Les vieux sont d’un âge avancé et les jeunes avancent en âge, de concert. Parce qu’il ne faut plus dire vieux, mais senior ou personne d’âge avancé dans la langue nouvelle, sans cesse renouvelée par des commissions créées pour notre plus grand plaisir, citoyens. Pendant ce temps-là tout le monde avance en âge, même les bébés. 

Le franc-limaçon aussi avance, glisse et s’immisce caparaçonné suant mucus sur sol sec, à défaut de rosée sur mousse. Et suce le suc aux joubarbes, tire les poils des pattes aux barbus et râpe de sa langue le duvet des velus, leur amollissant le cuir. 

Le franc-limaçon est une espèce d’anarchiste à part. Un anar dont les anars de gauche disent qu’il est un anarchiste de droite et que les anars droitistes définissent comme anarchiste hippie.

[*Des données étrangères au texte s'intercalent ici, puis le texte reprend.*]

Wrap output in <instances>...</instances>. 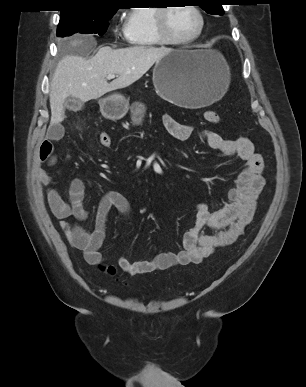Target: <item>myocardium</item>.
<instances>
[{
  "instance_id": "myocardium-1",
  "label": "myocardium",
  "mask_w": 306,
  "mask_h": 387,
  "mask_svg": "<svg viewBox=\"0 0 306 387\" xmlns=\"http://www.w3.org/2000/svg\"><path fill=\"white\" fill-rule=\"evenodd\" d=\"M189 8H191L197 15L199 19V26L197 31L190 37L185 39H177L174 38L168 29V14L172 7L170 6H163L156 8L155 12V30L158 38L163 44L168 45H188L193 42H195L203 33L205 28V17L201 11V9L194 4L187 5Z\"/></svg>"
}]
</instances>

Donc de gauche forcément… le hippie étant l’espèce la plus universellement méprisée avec le zazou. Dont il est l’héritier direct, fors l’accoutrement. Or donc pour trancher cette interrogation provoquant tant de céphalées chez les emboîteurs forcenés cartésiens en diable, je décrète le franc-limaçon comme étant un anar centriste. Comme ça les emboîteurs seront heureux de pouvoir nous coller dans une boîte avec une étiquette dessus. S’ils ne peuvent pas emboîter, étiqueter et ranger sur des étagères ils sont malheureux comme des pierres et deviennent très méchants, voire fous comme des lapins. Ce que nous ne voulons pas, car les anarcentristes de la franc-limaçonnerie ne désirent qu’une seule chose : le bien de l’humanité. Notre seul ennemi étant l’inhumanité, laquelle se manifeste malencontreusement dans bien trop de carapaces à formes humaines. 

Le franc-limaçon est majoritairement un bobo [1] , aussi. Enfin : c’est les emboîteurs qui disent et il ne faut surtout pas les contrarier sinon ils échouent invariablement sur Overblog où ils ouvrent des tas de blogs paranoïaques et conspirationnistes dénonçant le complot franc-limaçon satanopédotrotkyste bobo situationniste à la solde de la juiverie cosmopolite multiculturelle chelou[2] . Nous sommes grassement payés par le Dalaï-Lama et sa clique, tout le monde sait ça. Car le franc-limaçon est juif, mais bouddhiste renégat de surcroît. Prévoir une grosse boîte pour fourrer tout ça dedans. Mais les emboîteurs ont toutes sortes de boîtes à leur disposition et je leur fais confiance : ils sauront nous y coller… comme nous saurons nous en carapater, hé hé ;-)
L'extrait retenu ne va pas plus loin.